11.2 Effective Date of Notice Unless otherwise stated, notice is deemed received:

  • Immediately upon sending an email or in-platform message.
  • 48 hours after dispatch if sent via registered mail or courier.

12. Force Majeure

Neither Party shall be liable for any failure or delay in performance to the extent caused by circumstances beyond their reasonable control, including but not limited to natural disasters, war, civil unrest, terrorism, pandemic-related shutdowns, government orders, or other events that render performance impossible or commercially impracticable (“Force Majeure”). The affected Party shall promptly notify the other and make reasonable efforts to mitigate the effect of such events.


13. Miscellaneous

13.1 Governing Law and Venue This Agreement is governed by the laws of the State of Delaware, without regard to its conflict of laws provisions. Any dispute arising from or relating to this Agreement not resolved under Section 10 shall be litigated exclusively in the state or federal courts located in Delaware, and the Parties irrevocably consent to the jurisdiction of such courts.

13.2 No Waiver The failure of either Party to enforce any right or provision of this Agreement does not constitute a waiver of future enforcement of that right or provision.

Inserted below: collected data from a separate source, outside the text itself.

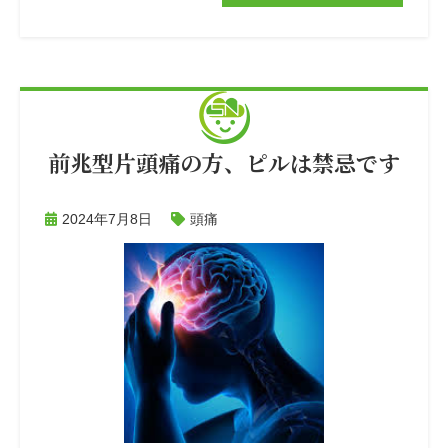
前兆型片頭痛の方、ピルは禁忌です
2024年7月8日
頭痛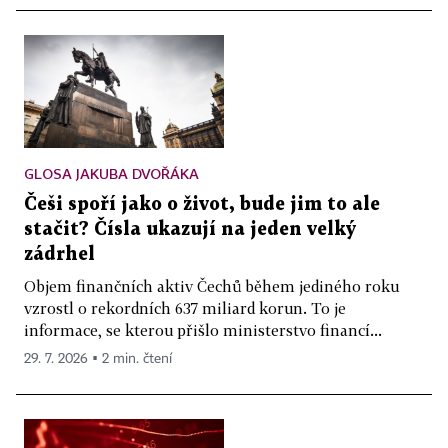
GLOSA JAKUBA DVOŘÁKA
Češi spoří jako o život, bude jim to ale
stačit? Čísla ukazují na jeden velký
zádrhel
Objem finančních aktiv Čechů během jediného roku
vzrostl o rekordních 637 miliard korun. To je
informace, se kterou přišlo ministerstvo financí...
29. 7. 2026 ▪ 2 min. čtení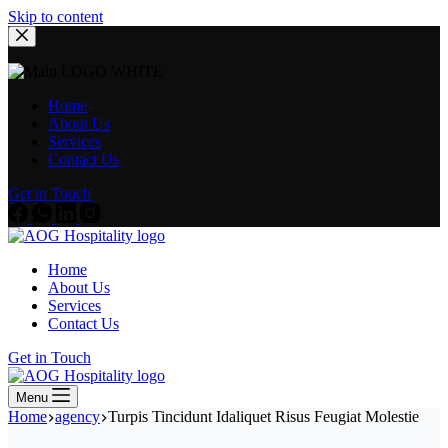
Skip to content
Home
About Us
Services
Contact Us
Get in Touch
Home
About Us
Services
Contact Us
Get in Touch
Menu
Home
agency
Turpis Tincidunt Idaliquet Risus Feugiat Molestie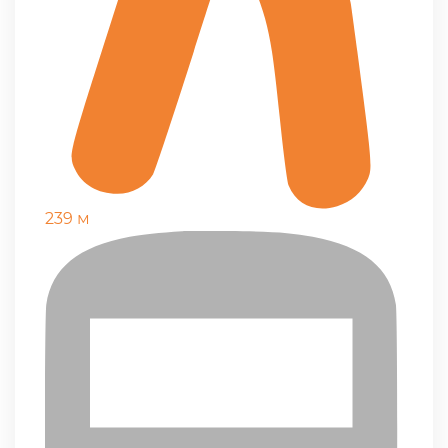
239 м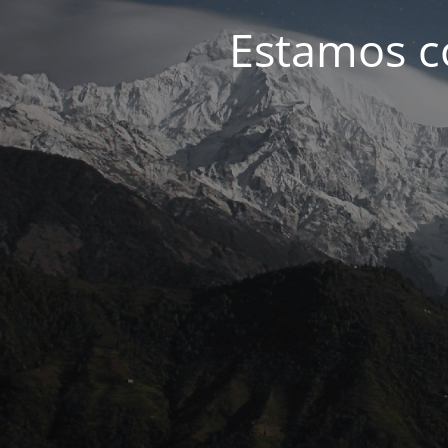
Estamos c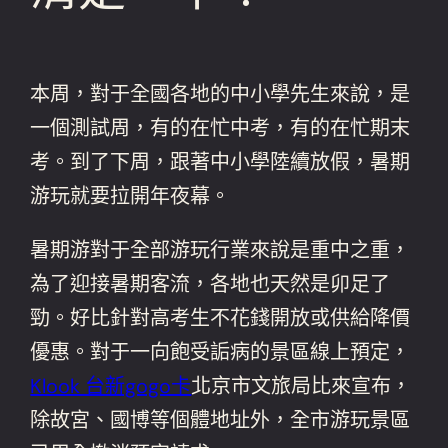
本周，對于全國各地的中小學先生來說，是
一個測試周，有的在忙中考，有的在忙期末
考。到了下周，跟著中小學陸續放假，暑期
游玩就要拉開年夜幕。
暑期游對于全部游玩行業來說是重中之重，
為了迎接暑期客流，各地也天然是卯足了
勁。好比針對高考生不花錢開放或供給降價
優惠。對于一向飽受詬病的景區線上預定，
Klook 台新gogo卡
北京市文旅局比來宣布，
除故宮、國博等個體地址外，全市游玩景區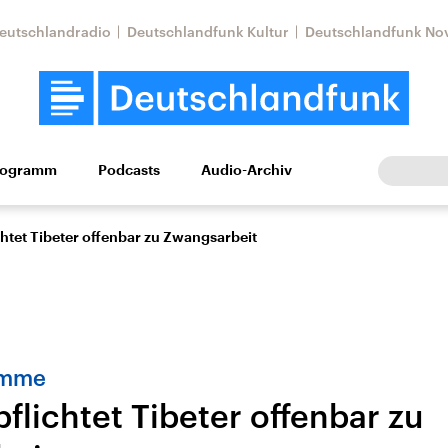
eutschlandradio
Deutschlandfunk Kultur
Deutschlandfunk No
rogramm
Podcasts
Audio-Archiv
Wirtschaft
Wissen
Kultur
Europa
Gesellschaf
chtet Tibeter offenbar zu Zwangsarbeit
amme
flichtet Tibeter offenbar zu
Nahostkonflikt
Iran
le Beiträge,
Aktuelle Lage und
Aktuelle Lage und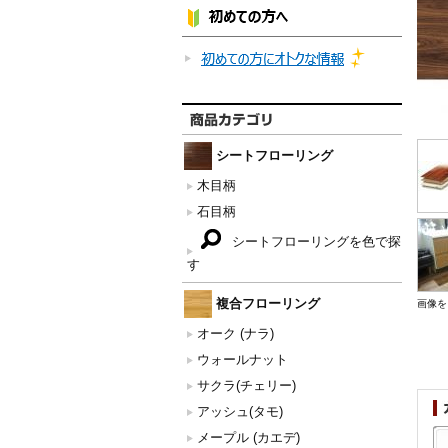
シートフローリング
木目柄
石目柄
シートフローリングを色で探
す
複合フローリング
画像を
オーク (ナラ)
ウォールナット
サクラ(チェリー)
アッシュ(タモ)
メープル (カエデ)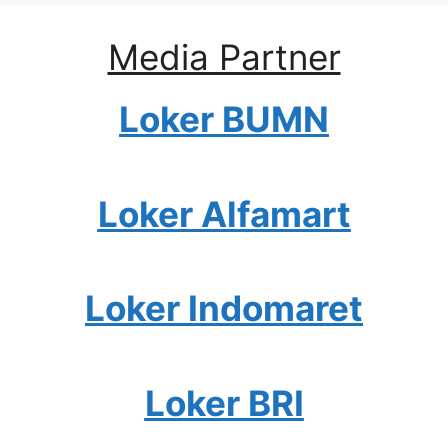
Media Partner
Loker BUMN
Loker Alfamart
Loker Indomaret
Loker BRI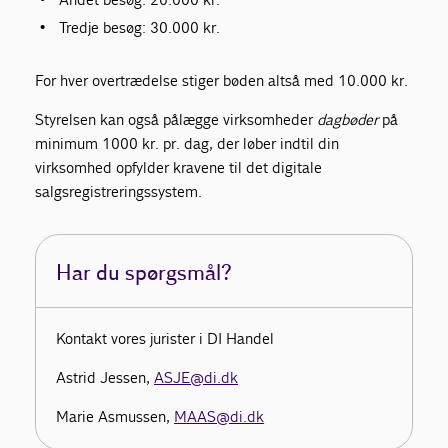
Tredje besøg: 30.000 kr.
For hver overtrædelse stiger bøden altså med 10.000 kr.
Styrelsen kan også pålægge virksomheder
dagbøder
på
minimum 1000 kr. pr. dag, der løber indtil din
virksomhed opfylder kravene til det digitale
salgsregistreringssystem.
Har du spørgsmål?
Kontakt vores jurister i DI Handel
Astrid Jessen,
ASJE@di.dk
Marie Asmussen,
MAAS@di.dk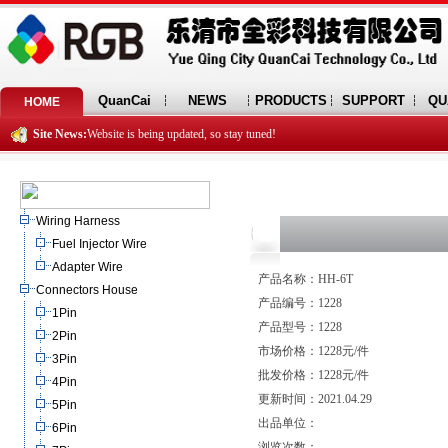
QuanCai
NEWS
PRODUCTS
SUPPORT
QU
HOME
Site News:
Website is being updated, so stay tuned!
Wiring Harness
Fuel Injector Wire
Adapter Wire
产品名称：HH-6T
Connectors House
产品编号：1228
1Pin
产品型号：1228
2Pin
市场价格：1228元/件
3Pin
批发价格：1228元/件
4Pin
更新时间：2021.04.29
5Pin
出品单位：
6Pin
浏览次数：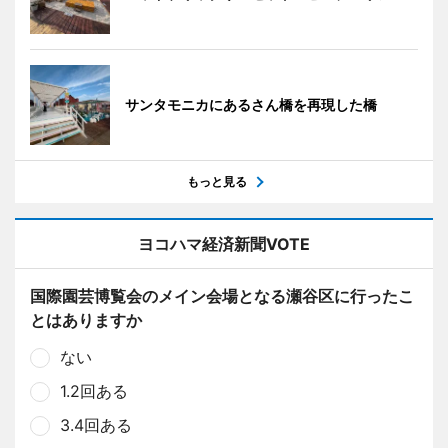
サンタモニカにあるさん橋を再現した橋
もっと見る
ヨコハマ経済新聞VOTE
国際園芸博覧会のメイン会場となる瀬谷区に行ったこ
とはありますか
ない
1.2回ある
3.4回ある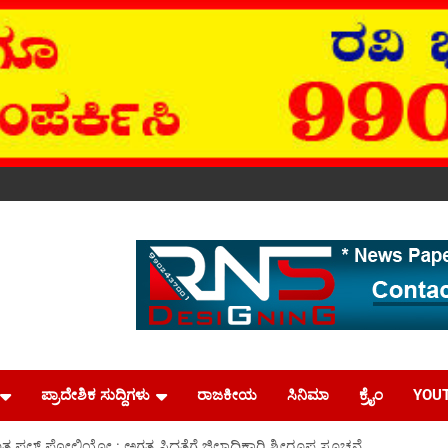
ಪ್ರಾದೇಶಿಕ ಸುದ್ದಿಗಳು
ರಾಜಕೀಯ
ಸಿನಿಮಾ
ಕ್ರೈಂ
YOU
 ಪಲ್ಸ್ ಪೋಲಿಯೋ : ಅಗತ್ಯ ಸಿದ್ದತೆಗೆ ಜಿಲ್ಲಾಧಿಕಾರಿ ಶ್ರೀರೂಪ ಸೂಚನೆ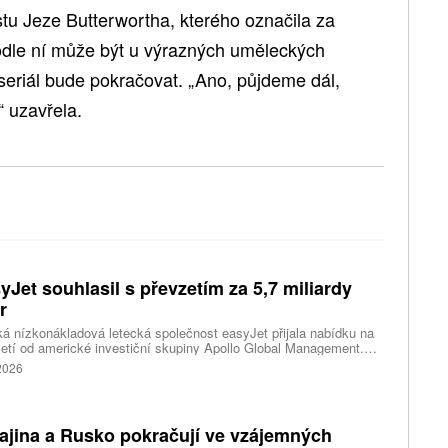
stu Jeze Butterwortha, kterého označila za
podle ní může být u výrazných uměleckých
 seriál bude pokračovat. „Ano, půjdeme dál,
“ uzavřela.
yJet souhlasil s převzetím za 5,7 miliardy
r
ká nízkonákladová letecká společnost easyJet přijala nabídku na
etí od americké investiční skupiny Apollo Global Management.
akce oceňuje aerolinku na 5,7 miliardy liber, tedy přibližně 162
 2026
rd korun.
ajina a Rusko pokračují ve vzájemných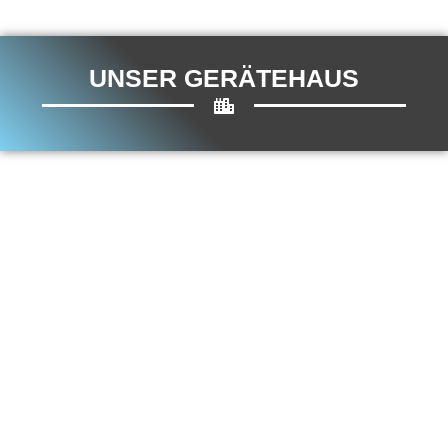
UNSER GERÄTEHAUS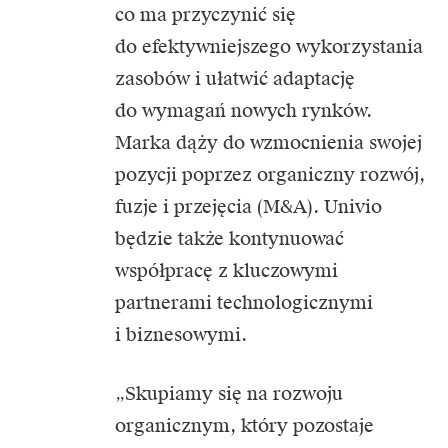
co ma przyczynić się
do efektywniejszego wykorzystania
zasobów i ułatwić adaptację
do wymagań nowych rynków.
Marka dąży do wzmocnienia swojej
pozycji poprzez organiczny rozwój,
fuzje i przejęcia (M&A). Univio
będzie także kontynuować
współpracę z kluczowymi
partnerami technologicznymi
i biznesowymi.
„Skupiamy się na rozwoju
organicznym, który pozostaje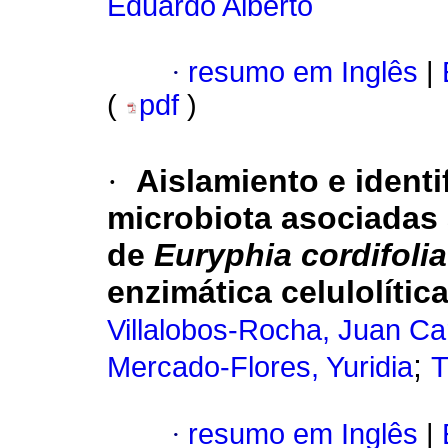
Eduardo Alberto
·
resumo em Inglês
|
(
pdf
)
·
Aislamiento e identi
microbiota asociadas 
de
Euryphia cordifolia
enzimática celulolítica
Villalobos-Rocha, Juan Ca
;
Mercado-Flores, Yuridia
T
·
resumo em Inglês
|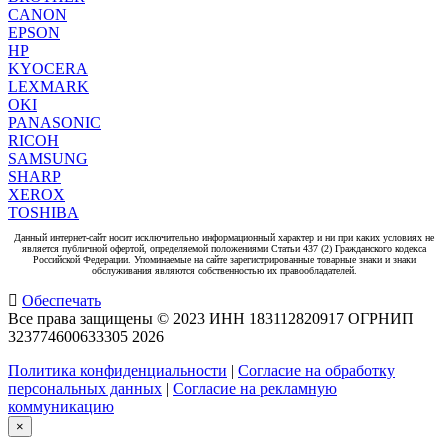
CANON
EPSON
HP
KYOCERA
LEXMARK
OKI
PANASONIC
RICOH
SAMSUNG
SHARP
XEROX
TOSHIBA
Данный интернет-сайт носит исключительно информационный характер и ни при каких условиях не
является публичной офертой, определяемой положениями Статьи 437 (2) Гражданского кодекса
Российской Федерации. Упоминаемые на сайте зарегистрированные товарные знаки и знаки
обслуживания являются собственностью их правообладателей.
Обеспечать
Все права защищены © 2023 ИНН 183112820917 ОГРНИП
323774600633305
2026
Политика конфиденциальности
|
Согласие на обработку
персональных данных
|
Согласие на рекламную
коммуникацию
×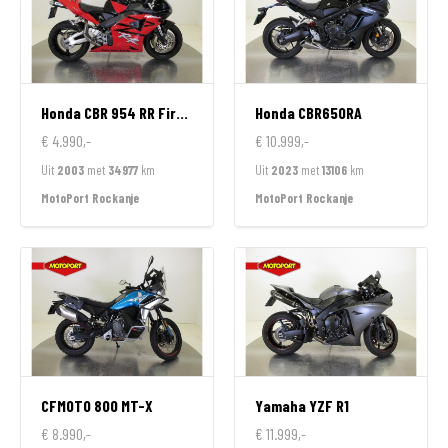
Honda
CBR 954 RR FireBlade
Honda
CBR650RA
€ 4.990,-
€ 10.999,-
Uit
2003
met
34977
km
Uit
2023
met
13106
km
MotoPort Rockanje
MotoPort Rockanje
CFMOTO
800 MT-X
Yamaha
YZF R1
€ 8.990,-
€ 11.999,-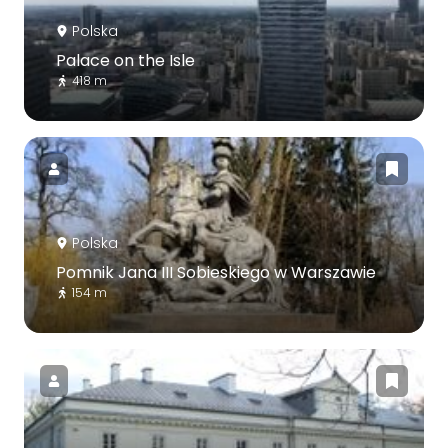
Polska
Palace on the Isle
418 m
Polska
Pomnik Jana III Sobieskiego w Warszawie
154 m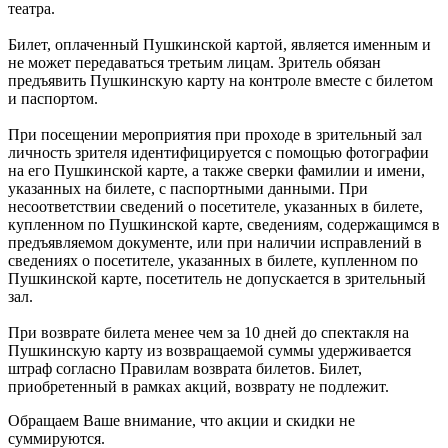
театра.
Билет, оплаченный Пушкинской картой, является именным и
не может передаваться третьим лицам. Зритель обязан
предъявить Пушкинскую карту на контроле вместе с билетом
и паспортом.
При посещении мероприятия при проходе в зрительный зал
личность зрителя идентифицируется с помощью фотографии
на его Пушкинской карте, а также сверки фамилии и имени,
указанных на билете, с паспортными данными. При
несоответствии сведений о посетителе, указанных в билете,
купленном по Пушкинской карте, сведениям, содержащимся в
предъявляемом документе, или при наличии исправлений в
сведениях о посетителе, указанных в билете, купленном по
Пушкинской карте, посетитель не допускается в зрительный
зал.
При возврате билета менее чем за 10 дней до спектакля на
Пушкинскую карту из возвращаемой суммы удерживается
штраф согласно Правилам возврата билетов. Билет,
приобретенный в рамках акций, возврату не подлежит.
Обращаем Ваше внимание, что акции и скидки не
суммируются.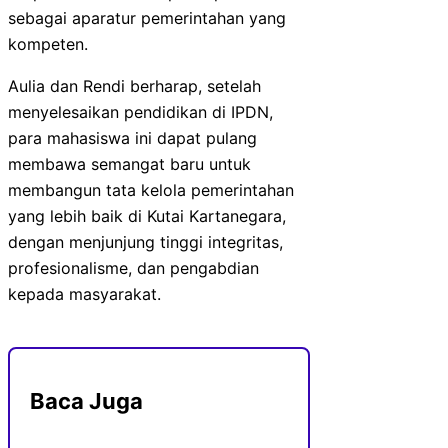
sebagai aparatur pemerintahan yang
kompeten.
Aulia dan Rendi berharap, setelah
menyelesaikan pendidikan di IPDN,
para mahasiswa ini dapat pulang
membawa semangat baru untuk
membangun tata kelola pemerintahan
yang lebih baik di Kutai Kartanegara,
dengan menjunjung tinggi integritas,
profesionalisme, dan pengabdian
kepada masyarakat.
Baca Juga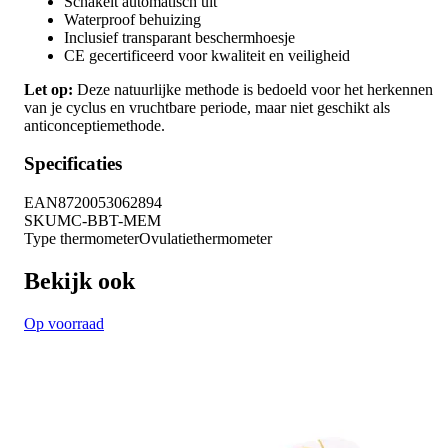
Schakelt automatisch uit
Waterproof behuizing
Inclusief transparant beschermhoesje
CE gecertificeerd voor kwaliteit en veiligheid
Let op:
Deze natuurlijke methode is bedoeld voor het herkennen
van je cyclus en vruchtbare periode, maar niet geschikt als
anticonceptiemethode.
Specificaties
EAN
8720053062894
SKU
MC-BBT-MEM
Type thermometer
Ovulatiethermometer
Bekijk ook
Op voorraad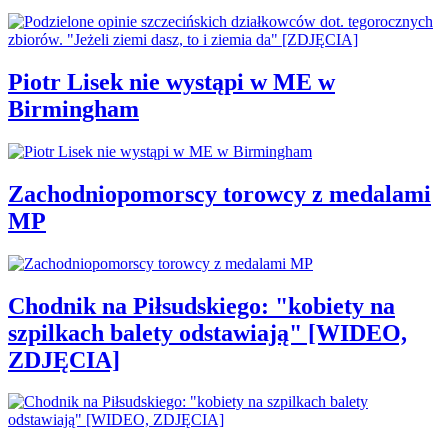
Piotr Lisek nie wystąpi w ME w
Birmingham
Zachodniopomorscy torowcy z medalami
MP
Chodnik na Piłsudskiego: "kobiety na
szpilkach balety odstawiają" [WIDEO,
ZDJĘCIA]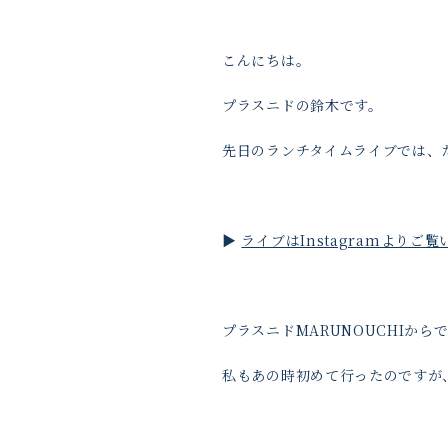
こんにちは。
プラスニドの鈴木です。
先日のランチタイムライブでは、
▶️
ライブはInstagramよりご
プラスニドMARUNOUCHIか
私もあの時初めて行ったのですが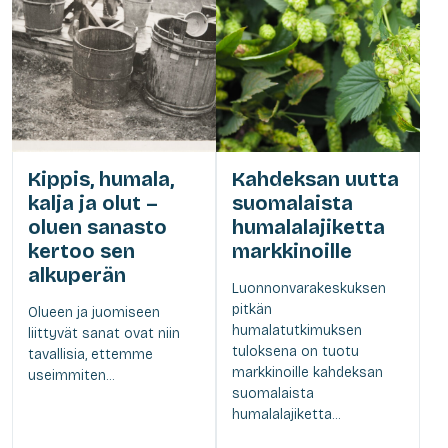
Kippis, humala,
Kahdeksan uutta
kalja ja olut –
suomalaista
oluen sanasto
humalalajiketta
kertoo sen
markkinoille
alkuperän
Luonnonvarakeskuksen
pitkän
Olueen ja juomiseen
humalatutkimuksen
liittyvät sanat ovat niin
tuloksena on tuotu
tavallisia, ettemme
markkinoille kahdeksan
useimmiten...
suomalaista
humalalajiketta...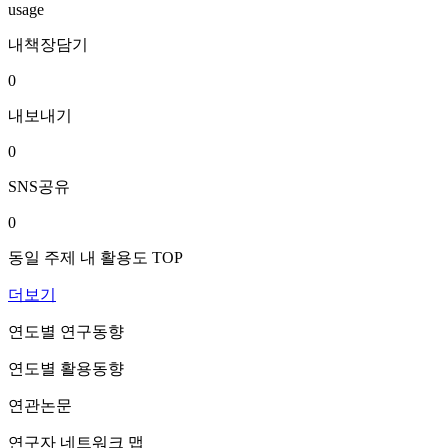
usage
내책장담기
0
내보내기
0
SNS공유
0
동일 주제 내 활용도 TOP
더보기
연도별 연구동향
연도별 활용동향
연관논문
연구자 네트워크 맵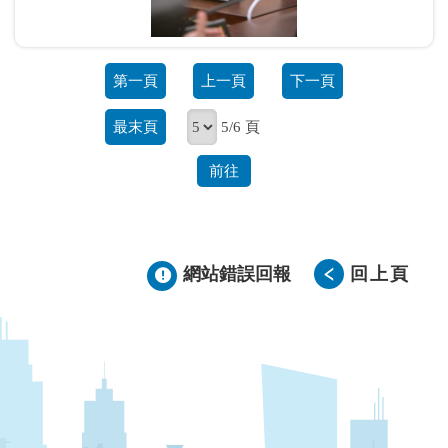
第一頁
上一頁
下一頁
最末頁
5/6 頁
前往
網站錯誤回報
回上頁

13.3 Severability If any provision of this Agreement is held invalid or unenforceable, the remainder of the Agreement will remain in full force and effect.

13.4 Entire Agreement This Agreement constitutes the entire understanding between the Parties regarding its subject matter and supersedes all prior negotiations, representations, or agreements.

13.5 Headings Headings are for convenience only and shall not affect the meaning or interpretation of any provision.


Acknowledgment and Acceptance

By clicking “I Agree” or otherwise indicating acceptance, you, the Creator, acknowledge that you have read, understood, and agree to be bound by these Armanet Creator Marketplace Terms & Conditions.